A stream represents a sequence of objects (usually bytes, but not necessarily so), which can be accessed in sequential order. Typical operations on a stream:

  • read one byte. Next time you read, you'll get the next byte, and so on.
  • read several bytes from the stream into an array
  • seek (move your current position in the stream, so that next time you read you get bytes from the new position)
  • write one byte
  • write several bytes from an array into the stream
  • skip bytes from the stream (this is like read, but you ignore the data. Or if you prefer it's like seek but can only go forwards.)
  • push back bytes into an input stream (this is like "undo" for read - you shove a few bytes back up the stream, so that next time you read that's what you'll see. It's occasionally useful for parsers, as is:
  • peek (look at bytes without reading them, so that they're still there in the stream to be read later)

A particular stream might support reading (in which case it is an "input stream"), writing ("output stream") or both. Not all streams are seekable.

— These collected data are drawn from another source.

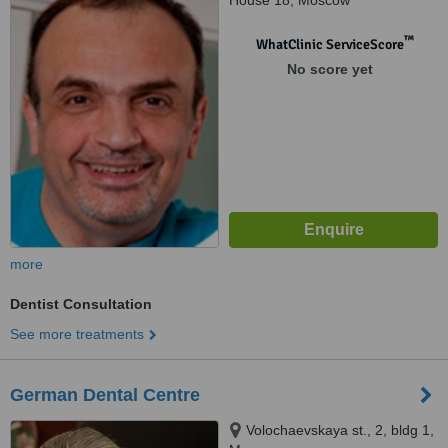
House 18, Moscow
™
WhatClinic ServiceScore
No score yet
more
Dentist Consultation
See more treatments
German Dental Centre
Volochaevskaya st., 2, bldg 1,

Push back is fairly rare, but you can always add it to a stream by wrapping the real input stream in another input stream that holds an internal buffer. Reads come from the buffer, and if you push back then data is placed in the buffer. If there's nothing in the buffer then the push back stream reads from the real stream. This is a simple example of a "stream adaptor": it sits on the "end" of an input stream, it is an input stream itself, and it does something extra that the original stream didn't.

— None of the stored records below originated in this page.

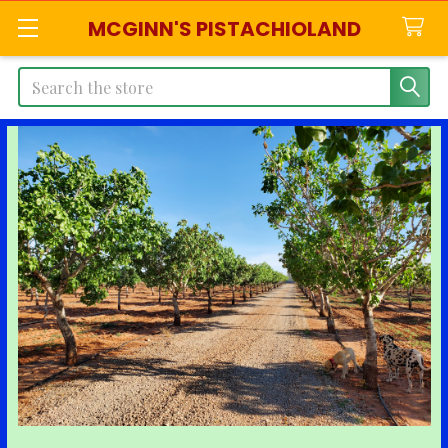
MCGINN'S PISTACHIOLAND
Search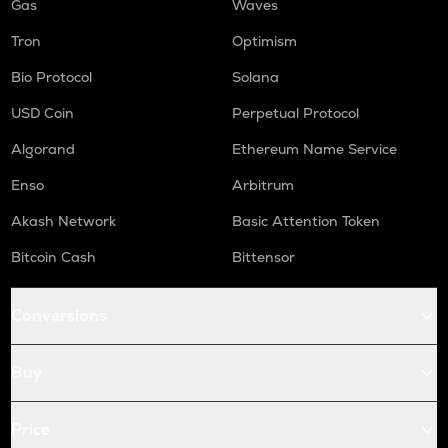
Gas
Waves
Tron
Optimism
Bio Protocol
Solana
USD Coin
Perpetual Protocol
Algorand
Ethereum Name Service
Enso
Arbitrum
Akash Network
Basic Attention Token
Bitcoin Cash
Bittensor
Conversions
Buy
Price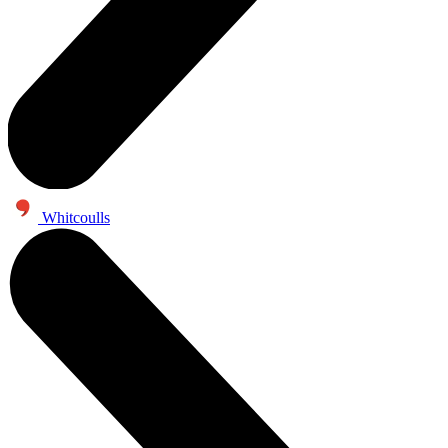
Whitcoulls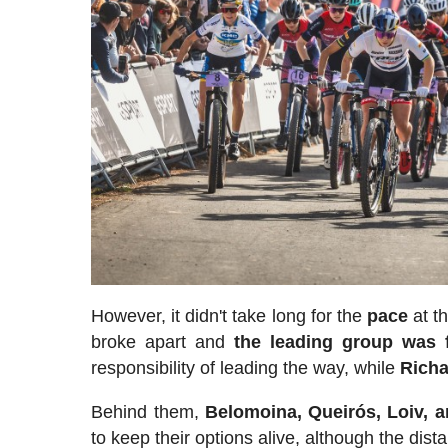
However, it didn't take long for the
pace
at th
broke apart and
the leading group was f
responsibility of leading the way, while
Richa
Behind them,
Belomoina, Queirós, Loiv, a
to keep their options alive, although the di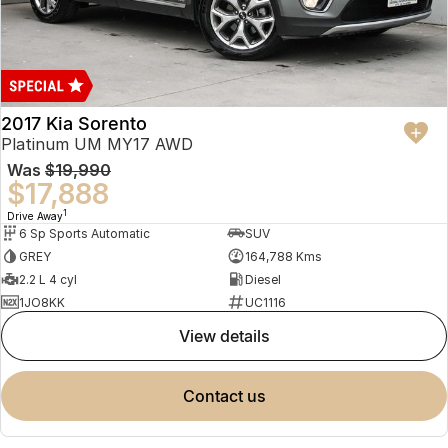
2017 Kia Sorento
Platinum UM MY17 AWD
Was
$19,990
$17,888
1
Drive Away
6 Sp Sports Automatic
SUV
GREY
164,788 Kms
2.2 L 4 cyl
Diesel
1JO8KK
UC1116
view details
contact us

Stream is a useful abstraction because it can describe files (which are really arrays, hence seek is straightforward) but also terminal input/output (which is not seekable unless buffered), sockets, serial ports, etc. So you can write code which says either "I want some data, and I don't care where it comes from or how it got here", or "I'll produce some data, and it's entirely up to my caller what happens to it". The former takes an input stream parameter, the latter takes an output stream parameter.

Best analogy I can think of is that a stream is a conveyor belt coming towards you or leading away from you (or sometimes both). You take stuff off an input stream, you put stuff on an output stream. Some conveyors you can think of as coming out of a hole in the wall - they aren't seekable, reading or writing is a one-time-only deal. Some conveyors are laid out in front of you, and you can move along choosing whereabouts in the stream you want to read/write - that's seeking.

As IRBMe says, though, it's best to think of a stream in terms of the operations it offers (which vary from implementation to implementation, but have a lot in common) rather than by a physical analogy. Streams are "things you can read or write". When you start connecting up stream adaptors, you can think of them as a box with a conveyor in, and a conveyor out, that you connect to other streams and then the box performs some transformation on the data (zipping it, or changing UNIX linefeeds to DOS ones, or whatever). Pipes are another thorough test of the metaphor: that's where you create a pair of streams such that anything you write into one can be read out of the other. Think wormholes :-)

Steve Jessop
+1  A: 

In addition to things mentioned above there is a different kind of streams - as defined in functional programming languages such as Scheme or Haskell - a possibly infinite datastructure which is generated by some function on-demand.